# Steiman Retriever Products



## Daren Galloway (Jun 28, 2012)

Quality has gone down and prices have gone up since he bought Lou's business. Buyers beware.


----------



## drunkenpoacher (Dec 20, 2016)

Not a lot of products that haven't gone up in price over the past year.
Never bought anything from there so I'll take your word on the quality issues.


----------



## highdesert (Mar 24, 2020)

I was not a fan of the stickmen I ordered from them recently. Also, $150 for a whistle is an absolute joke.


----------



## ronkstahl (Jul 26, 2013)

Unfortunately, I would have to agree. Bought a couple of gun stands after the change of ownership and the build quality is poor for the price I was charged. This was before all the supply shortages.


----------



## Chrisg2709 (Oct 16, 2018)

highdesert said:


> I was not a fan of the stickmen I ordered from them recently. Also, $150 for a whistle is an absolute joke.
> [/QUOTE


He posted a pic of his whistle and asked what he should charge for it. I posted a 3d printed one I bought for $30. He deleted my comment. Imagine that.


----------



## lenny1962 (Mar 25, 2020)

Damn! I am sorry to hear that.


----------



## rookie (Sep 22, 2003)

Daren Galloway said:


> Quality has gone down and prices have gone up since he bought Lou's business. Buyers beware.


Daren
We at Train-Rite produce several products that Steiman makes! Bird dryers, Blinds, stickmen along with our Train-Rite Launchers and Releases. Daren this is a very price competitive business and I can tell you and all who have read your post you get what you pay for! Blind material has gone way up and cost is $15.00 to over $23.00 a yd. there is on the average 3yds of material to a 4 pole blind! at $23.00 a yard plus nylon straps for the legs and Sewing cost with a pocket and grommets your at $85.00 plus $35.00 a pole or $140.00 for a 4 pole blind! total without markup is $225.00 plus markup and shipping. Daren the Cost for a high quality blind will be $275.00 to $300.00! 
Wow you say how can that be "Go Brandon" inflation is going through the Roof and we have little control over it! if we can't make a $50.00 dollar profit on a blind why even build it!
A quality 4 pole Blind $70.00 material, $25.00 for Nylon strap and grommets with pocket. $25.00 for sewing and $140.00 for poles plus $12.00 for shipping box, plus market up!
Total cost $322.00 before shipping!!!
This game we play is getting expensive So but quality products they last cheap products cost more in the long run!!
Warren Price
Train-Rite


----------



## Daren Galloway (Jun 28, 2012)

rookie said:


> Daren
> We at Train-Rite produce several products that Steiman makes! Bird dryers, Blinds, stickmen along with our Train-Rite Launchers and Releases. Daren this is a very price competitive business and I can tell you and all who have read your post you get what you pay for! Blind material has gone way up and cost is $15.00 to over $23.00 a yd. there is on the average 3yds of material to a 4 pole blind! at $23.00 a yard plus nylon straps for the legs and Sewing cost with a pocket and grommets your at $85.00 plus $35.00 a pole or $140.00 for a 4 pole blind! total without markup is $225.00 plus markup and shipping. Daren the Cost for a high quality blind will be $275.00 to $300.00!
> Wow you say how can that be "Go Brandon" inflation is going through the Roof and we have little control over it! if we can't make a $50.00 dollar profit on a blind why even build it!
> A quality 4 pole Blind $70.00 material, $25.00 for Nylon strap and grommets with pocket. $25.00 for sewing and $140.00 for poles plus $12.00 for shipping box, plus market up!
> ...



Do you have a website I can look at your products? I do not see it off hand except for releases and launchers on a google search.


----------



## rookie (Sep 22, 2003)

Daren Galloway said:


> Do you have a website I can look at your products? I do not see it off hand except for releases and launchers on a google search.

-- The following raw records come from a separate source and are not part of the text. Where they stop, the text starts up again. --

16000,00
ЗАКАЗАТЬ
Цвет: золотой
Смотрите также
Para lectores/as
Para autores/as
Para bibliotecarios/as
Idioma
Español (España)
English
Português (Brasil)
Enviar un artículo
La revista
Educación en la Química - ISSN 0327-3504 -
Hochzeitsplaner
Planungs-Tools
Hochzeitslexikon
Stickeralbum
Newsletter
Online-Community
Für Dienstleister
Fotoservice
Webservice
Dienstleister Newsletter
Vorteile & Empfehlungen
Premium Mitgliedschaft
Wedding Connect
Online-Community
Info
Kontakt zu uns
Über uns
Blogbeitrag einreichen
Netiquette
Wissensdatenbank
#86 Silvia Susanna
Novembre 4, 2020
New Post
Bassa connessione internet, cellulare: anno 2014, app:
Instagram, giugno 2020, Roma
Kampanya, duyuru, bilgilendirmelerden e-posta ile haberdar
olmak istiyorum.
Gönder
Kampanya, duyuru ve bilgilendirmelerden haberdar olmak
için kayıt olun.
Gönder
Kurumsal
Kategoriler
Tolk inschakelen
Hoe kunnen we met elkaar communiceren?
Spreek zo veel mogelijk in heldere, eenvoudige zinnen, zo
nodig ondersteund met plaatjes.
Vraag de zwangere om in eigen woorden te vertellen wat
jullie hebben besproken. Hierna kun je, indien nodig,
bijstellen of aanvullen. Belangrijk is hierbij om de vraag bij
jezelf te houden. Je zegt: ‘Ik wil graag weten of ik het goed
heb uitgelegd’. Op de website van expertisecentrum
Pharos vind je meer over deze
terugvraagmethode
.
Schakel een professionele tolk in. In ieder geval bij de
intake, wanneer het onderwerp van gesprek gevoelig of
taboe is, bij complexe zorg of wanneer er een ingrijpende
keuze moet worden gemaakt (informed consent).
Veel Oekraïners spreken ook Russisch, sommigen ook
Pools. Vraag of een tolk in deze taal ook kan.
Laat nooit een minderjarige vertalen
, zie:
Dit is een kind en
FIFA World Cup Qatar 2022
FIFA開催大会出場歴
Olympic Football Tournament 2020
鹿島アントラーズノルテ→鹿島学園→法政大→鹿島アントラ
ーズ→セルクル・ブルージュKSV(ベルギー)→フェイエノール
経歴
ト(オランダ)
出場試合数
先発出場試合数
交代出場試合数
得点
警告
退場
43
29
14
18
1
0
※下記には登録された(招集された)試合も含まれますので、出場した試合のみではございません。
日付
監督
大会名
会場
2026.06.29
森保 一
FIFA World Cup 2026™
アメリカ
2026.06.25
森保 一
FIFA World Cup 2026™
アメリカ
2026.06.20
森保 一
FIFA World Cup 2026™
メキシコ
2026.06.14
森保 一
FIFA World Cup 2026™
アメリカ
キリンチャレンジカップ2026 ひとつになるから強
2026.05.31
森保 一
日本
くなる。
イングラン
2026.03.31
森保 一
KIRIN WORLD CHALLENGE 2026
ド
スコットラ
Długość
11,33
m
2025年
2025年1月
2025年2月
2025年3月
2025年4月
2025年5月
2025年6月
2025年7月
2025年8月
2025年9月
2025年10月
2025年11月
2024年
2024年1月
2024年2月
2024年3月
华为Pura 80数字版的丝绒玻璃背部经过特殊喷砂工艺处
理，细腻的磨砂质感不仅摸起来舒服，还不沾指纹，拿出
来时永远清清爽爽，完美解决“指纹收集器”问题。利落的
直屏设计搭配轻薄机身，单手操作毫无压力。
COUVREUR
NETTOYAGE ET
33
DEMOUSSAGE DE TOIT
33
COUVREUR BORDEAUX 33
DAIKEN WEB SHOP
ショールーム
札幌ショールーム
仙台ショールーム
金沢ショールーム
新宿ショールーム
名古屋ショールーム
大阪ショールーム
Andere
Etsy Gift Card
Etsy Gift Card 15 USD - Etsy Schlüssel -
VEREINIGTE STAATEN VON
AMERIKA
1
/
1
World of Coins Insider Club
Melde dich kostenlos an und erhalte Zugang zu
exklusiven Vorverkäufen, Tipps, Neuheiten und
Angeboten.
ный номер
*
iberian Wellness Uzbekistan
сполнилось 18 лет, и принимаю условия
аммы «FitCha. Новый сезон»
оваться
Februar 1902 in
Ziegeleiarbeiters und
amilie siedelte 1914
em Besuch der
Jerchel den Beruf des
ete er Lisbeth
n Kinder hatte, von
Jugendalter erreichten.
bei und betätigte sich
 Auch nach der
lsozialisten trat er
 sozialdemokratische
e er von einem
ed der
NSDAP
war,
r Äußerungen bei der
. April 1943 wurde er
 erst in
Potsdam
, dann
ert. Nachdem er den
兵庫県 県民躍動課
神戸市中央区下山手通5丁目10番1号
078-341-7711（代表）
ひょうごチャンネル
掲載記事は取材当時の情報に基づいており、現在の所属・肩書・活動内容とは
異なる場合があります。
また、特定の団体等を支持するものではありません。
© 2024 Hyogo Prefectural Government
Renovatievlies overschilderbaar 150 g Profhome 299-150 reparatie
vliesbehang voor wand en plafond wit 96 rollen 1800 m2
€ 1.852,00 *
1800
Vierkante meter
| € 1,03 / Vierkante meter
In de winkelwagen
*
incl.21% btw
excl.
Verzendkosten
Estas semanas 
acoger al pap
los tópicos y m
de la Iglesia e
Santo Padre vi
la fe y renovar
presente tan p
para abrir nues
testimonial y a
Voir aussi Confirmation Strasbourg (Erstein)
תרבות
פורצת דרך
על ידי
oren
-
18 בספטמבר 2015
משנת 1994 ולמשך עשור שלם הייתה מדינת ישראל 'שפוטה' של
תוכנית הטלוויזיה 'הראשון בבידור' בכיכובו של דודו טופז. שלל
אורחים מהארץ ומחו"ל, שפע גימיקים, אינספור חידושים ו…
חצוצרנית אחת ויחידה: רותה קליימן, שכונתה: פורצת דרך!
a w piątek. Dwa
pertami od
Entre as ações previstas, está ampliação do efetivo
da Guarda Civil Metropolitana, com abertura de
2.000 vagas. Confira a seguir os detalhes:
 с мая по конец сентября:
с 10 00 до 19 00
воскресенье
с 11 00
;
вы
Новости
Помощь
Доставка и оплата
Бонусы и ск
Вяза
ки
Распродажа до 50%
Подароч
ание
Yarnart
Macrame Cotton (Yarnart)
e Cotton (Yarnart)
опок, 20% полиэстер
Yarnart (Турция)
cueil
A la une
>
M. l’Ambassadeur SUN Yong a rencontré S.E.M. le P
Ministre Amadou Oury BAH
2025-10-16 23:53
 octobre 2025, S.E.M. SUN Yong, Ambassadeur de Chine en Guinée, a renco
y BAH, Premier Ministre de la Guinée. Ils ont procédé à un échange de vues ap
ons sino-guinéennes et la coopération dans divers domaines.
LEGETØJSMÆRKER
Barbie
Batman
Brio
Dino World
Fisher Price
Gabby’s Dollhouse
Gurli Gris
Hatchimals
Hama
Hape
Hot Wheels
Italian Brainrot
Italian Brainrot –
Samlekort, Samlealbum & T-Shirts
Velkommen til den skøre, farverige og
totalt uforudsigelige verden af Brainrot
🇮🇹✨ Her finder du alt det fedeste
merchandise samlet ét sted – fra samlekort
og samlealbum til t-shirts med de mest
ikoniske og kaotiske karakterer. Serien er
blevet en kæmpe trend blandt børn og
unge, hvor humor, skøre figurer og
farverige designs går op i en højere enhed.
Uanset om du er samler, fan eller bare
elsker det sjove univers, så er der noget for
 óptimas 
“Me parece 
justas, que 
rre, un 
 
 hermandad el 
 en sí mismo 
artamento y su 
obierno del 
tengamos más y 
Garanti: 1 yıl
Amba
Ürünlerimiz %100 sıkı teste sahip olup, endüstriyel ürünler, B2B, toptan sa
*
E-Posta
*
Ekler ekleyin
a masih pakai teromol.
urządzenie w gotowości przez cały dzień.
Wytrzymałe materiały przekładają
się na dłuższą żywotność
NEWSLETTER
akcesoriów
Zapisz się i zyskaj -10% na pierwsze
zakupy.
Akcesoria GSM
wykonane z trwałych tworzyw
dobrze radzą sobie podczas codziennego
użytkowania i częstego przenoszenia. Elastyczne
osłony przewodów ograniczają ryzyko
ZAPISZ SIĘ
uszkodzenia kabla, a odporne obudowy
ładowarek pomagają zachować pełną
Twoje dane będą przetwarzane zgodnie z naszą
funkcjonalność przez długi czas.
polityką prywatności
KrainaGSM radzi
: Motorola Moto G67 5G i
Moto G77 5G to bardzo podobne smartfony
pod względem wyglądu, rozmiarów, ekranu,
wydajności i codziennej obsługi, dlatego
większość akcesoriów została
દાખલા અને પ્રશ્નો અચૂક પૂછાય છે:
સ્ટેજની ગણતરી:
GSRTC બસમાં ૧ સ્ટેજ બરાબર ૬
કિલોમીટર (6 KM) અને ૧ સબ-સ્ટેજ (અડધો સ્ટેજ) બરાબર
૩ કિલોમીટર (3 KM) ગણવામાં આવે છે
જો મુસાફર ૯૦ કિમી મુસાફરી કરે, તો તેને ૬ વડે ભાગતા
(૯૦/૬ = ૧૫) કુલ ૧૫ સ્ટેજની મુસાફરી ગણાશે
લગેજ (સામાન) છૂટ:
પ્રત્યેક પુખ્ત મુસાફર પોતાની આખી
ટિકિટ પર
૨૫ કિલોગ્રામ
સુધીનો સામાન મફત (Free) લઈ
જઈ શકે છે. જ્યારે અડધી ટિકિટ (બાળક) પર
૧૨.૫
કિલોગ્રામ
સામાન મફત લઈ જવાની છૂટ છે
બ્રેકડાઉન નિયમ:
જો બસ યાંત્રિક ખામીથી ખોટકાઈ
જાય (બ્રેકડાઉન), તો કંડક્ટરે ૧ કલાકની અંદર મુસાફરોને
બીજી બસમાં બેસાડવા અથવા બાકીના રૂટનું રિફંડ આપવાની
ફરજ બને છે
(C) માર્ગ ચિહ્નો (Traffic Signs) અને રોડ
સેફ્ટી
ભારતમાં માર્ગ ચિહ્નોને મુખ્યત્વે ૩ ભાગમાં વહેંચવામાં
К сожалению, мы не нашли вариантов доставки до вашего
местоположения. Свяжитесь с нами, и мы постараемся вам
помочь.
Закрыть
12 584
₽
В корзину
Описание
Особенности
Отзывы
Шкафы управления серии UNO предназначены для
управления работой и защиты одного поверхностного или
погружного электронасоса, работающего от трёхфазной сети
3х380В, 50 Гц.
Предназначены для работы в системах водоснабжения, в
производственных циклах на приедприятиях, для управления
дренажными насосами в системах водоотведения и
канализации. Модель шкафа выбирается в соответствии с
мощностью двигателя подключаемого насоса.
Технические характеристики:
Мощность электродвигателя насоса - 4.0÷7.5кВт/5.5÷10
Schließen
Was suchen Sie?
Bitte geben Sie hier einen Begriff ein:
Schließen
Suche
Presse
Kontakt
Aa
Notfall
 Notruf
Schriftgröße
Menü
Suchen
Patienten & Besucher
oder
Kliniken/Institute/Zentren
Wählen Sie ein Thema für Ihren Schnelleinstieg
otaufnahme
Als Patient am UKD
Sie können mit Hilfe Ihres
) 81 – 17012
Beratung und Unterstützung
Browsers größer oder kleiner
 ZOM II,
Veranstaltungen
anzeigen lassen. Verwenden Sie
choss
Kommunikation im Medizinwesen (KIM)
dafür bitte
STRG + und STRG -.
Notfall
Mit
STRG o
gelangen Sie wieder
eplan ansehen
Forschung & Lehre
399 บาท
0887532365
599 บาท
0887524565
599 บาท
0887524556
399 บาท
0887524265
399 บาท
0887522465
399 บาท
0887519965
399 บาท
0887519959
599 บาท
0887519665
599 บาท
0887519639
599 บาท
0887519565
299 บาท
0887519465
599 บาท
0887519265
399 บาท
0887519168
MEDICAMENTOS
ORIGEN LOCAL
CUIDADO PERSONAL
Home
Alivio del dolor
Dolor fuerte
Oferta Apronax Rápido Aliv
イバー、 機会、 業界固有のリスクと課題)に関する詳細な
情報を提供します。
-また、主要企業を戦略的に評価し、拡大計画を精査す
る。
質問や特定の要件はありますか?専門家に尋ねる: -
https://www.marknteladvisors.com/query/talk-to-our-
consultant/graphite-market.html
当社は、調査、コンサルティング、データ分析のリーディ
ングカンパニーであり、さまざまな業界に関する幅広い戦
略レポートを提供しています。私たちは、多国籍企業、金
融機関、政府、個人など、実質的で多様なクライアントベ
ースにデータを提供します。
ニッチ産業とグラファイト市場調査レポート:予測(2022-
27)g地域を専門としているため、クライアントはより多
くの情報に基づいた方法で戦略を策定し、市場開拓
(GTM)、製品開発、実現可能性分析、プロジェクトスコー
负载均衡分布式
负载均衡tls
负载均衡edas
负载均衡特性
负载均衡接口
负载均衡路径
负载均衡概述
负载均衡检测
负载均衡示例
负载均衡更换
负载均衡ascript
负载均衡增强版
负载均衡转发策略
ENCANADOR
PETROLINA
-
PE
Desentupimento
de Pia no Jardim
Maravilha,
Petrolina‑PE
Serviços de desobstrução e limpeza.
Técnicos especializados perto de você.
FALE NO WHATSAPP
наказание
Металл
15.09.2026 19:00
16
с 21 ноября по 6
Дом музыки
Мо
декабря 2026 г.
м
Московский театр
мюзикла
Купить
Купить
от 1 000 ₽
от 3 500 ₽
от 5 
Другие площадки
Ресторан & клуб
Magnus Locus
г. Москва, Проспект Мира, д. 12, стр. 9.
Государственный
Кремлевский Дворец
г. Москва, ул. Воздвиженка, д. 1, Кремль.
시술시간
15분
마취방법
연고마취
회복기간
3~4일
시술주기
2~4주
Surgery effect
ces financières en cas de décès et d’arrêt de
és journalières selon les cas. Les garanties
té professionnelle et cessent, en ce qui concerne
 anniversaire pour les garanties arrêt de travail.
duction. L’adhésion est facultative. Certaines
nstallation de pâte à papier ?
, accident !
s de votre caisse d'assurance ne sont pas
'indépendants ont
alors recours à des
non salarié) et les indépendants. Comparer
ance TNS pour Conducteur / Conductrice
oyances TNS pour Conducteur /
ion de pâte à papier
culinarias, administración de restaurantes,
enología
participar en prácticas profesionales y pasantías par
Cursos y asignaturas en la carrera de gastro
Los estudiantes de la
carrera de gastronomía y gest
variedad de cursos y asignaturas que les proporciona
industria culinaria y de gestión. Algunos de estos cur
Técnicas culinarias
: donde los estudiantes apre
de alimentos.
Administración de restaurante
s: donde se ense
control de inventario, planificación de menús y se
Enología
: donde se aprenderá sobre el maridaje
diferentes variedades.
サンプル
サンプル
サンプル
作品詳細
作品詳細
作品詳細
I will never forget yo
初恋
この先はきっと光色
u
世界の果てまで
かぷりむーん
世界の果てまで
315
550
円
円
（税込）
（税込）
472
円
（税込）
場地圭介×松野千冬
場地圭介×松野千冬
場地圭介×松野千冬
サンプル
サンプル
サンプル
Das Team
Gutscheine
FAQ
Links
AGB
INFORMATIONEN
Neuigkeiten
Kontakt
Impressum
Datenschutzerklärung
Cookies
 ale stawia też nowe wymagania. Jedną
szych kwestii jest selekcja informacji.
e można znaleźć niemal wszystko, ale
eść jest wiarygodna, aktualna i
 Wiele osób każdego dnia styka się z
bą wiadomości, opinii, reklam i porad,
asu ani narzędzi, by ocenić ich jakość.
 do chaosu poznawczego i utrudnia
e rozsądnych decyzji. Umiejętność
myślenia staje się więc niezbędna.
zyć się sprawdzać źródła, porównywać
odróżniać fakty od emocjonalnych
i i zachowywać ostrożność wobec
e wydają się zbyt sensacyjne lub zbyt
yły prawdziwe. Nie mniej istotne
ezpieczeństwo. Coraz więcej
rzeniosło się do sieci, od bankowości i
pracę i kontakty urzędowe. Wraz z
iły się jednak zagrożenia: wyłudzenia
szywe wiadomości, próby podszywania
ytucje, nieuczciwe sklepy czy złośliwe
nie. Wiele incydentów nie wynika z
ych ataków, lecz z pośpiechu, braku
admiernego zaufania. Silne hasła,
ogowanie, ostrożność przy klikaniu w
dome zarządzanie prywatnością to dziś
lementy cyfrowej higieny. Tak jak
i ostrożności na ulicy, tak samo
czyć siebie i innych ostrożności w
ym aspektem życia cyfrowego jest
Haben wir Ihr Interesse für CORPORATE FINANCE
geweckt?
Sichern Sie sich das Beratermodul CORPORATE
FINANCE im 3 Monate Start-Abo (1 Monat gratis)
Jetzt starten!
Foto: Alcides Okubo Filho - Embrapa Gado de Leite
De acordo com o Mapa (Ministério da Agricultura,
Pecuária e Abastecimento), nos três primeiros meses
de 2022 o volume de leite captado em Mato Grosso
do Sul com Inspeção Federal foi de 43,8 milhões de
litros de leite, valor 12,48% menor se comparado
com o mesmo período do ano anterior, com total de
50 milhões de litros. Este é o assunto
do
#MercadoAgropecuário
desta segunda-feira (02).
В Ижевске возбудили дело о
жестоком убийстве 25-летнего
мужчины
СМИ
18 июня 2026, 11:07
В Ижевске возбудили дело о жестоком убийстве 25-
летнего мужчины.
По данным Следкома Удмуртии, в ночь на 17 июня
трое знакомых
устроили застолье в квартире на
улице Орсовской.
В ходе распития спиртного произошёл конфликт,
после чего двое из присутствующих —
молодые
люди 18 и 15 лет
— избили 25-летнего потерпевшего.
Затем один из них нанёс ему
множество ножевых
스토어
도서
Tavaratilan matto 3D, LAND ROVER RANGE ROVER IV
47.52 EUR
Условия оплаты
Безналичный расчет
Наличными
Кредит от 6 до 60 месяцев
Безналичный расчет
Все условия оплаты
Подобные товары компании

Website is currently going through a complete revision! if you would like pictures call me and I will text message them to you! 716-807-5839
Warren price
Train-Rite
716-807-5839


----------



## Daren Galloway (Jun 28, 2012)

rookie said:


> Website is currently going through a complete revision! if you would like pictures call me and I will text message them to you! 716-807-5839
> Warren price
> Train-Rite
> 716-807-5839


Thanks. I'm good on equipment at the moment but will keep you in mind for the future!


----------



## Daren Galloway (Jun 28, 2012)

Here's how Lyle handles negative reviews.


----------



## ErinsEdge (Feb 14, 2003)

Deleted


----------



## Loran Marmes (JR) (Jan 19, 2013)

i am in the market for some new stickmen, i have some of the old magee ones and love them, i saw some of the replacement ones for those now and i was not impressed with the quality, the poles were crooked, strings loose everywhere and just not near the quality i have seen with them before. there is a price increase which i suppose everything has right now. I find the fabric used on these show up the best compared to anything i have seen, so i am curious if anyone knows if the quality has improved recently and the poorer quality ones were just part of a transition period from the purchase of Lou's business. If the quality still isnt up to snuff, what other stick men besides the diamonds are people using?


----------



## RandyJaco (Nov 8, 2019)

Check out Slinger Winger stickmen. I have 3 and really like them.


----------



## lylesteinman (Nov 13, 2020)

highdesert said:


> I was not a fan of the stickmen I ordered from them recently. Also, $150 for a whistle is an absolute joke.


Call anytime and I will explain why they are $ 150. 8165229650.


----------



## David Maddox (Jan 12, 2004)

Loran Marmes (JR) said:


> i am in the market for some new stickmen, i have some of the old magee ones and love them, i saw some of the replacement ones for those now and i was not impressed with the quality, the poles were crooked, strings loose everywhere and just not near the quality i have seen with them before. there is a price increase which i suppose everything has right now. I find the fabric used on these show up the best compared to anything i have seen, so i am curious if anyone knows if the quality has improved recently and the poorer quality ones were just part of a transition period from the purchase of Lou's business. If the quality still isnt up to snuff, what other stick men besides the diamonds are people using?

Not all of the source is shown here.